*WORK INSTRUCTION*
Look through the entries below and show every line containing the word "free".

___ SOURCE MATERIAL ___

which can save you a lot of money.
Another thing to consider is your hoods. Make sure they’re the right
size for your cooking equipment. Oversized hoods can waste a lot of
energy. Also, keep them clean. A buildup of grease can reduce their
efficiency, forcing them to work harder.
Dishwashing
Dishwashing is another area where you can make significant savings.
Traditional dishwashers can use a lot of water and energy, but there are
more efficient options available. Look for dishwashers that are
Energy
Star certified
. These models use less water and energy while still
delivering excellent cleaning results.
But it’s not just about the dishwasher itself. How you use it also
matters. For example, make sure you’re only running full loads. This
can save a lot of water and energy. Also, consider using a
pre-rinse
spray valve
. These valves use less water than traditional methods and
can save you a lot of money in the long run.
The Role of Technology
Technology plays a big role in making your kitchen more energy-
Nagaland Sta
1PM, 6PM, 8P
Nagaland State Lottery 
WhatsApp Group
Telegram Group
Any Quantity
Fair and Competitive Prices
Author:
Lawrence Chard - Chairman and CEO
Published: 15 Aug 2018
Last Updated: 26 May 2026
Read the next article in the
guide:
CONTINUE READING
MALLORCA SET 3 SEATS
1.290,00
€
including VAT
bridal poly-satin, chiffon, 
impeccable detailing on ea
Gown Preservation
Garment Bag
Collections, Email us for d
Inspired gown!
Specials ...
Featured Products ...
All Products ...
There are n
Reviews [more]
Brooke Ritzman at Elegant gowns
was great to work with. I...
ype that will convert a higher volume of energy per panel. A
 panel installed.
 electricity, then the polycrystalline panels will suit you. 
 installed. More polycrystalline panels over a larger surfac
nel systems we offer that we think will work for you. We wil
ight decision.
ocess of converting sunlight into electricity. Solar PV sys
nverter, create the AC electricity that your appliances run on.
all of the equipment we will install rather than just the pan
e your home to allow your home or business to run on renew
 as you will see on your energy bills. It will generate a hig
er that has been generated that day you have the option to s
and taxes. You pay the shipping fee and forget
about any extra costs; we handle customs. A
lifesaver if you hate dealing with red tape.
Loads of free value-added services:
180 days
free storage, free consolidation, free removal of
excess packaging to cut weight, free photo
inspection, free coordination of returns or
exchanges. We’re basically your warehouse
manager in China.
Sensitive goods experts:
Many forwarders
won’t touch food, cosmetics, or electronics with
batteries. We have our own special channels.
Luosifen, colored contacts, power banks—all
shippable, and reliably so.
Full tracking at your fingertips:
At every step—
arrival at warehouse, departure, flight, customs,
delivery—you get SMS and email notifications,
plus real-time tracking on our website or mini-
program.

___

*ANSWER BELOW*
Loads of free value-added services:
free storage, free consolidation, free removal of
excess packaging to cut weight, free photo
inspection, free coordination of returns or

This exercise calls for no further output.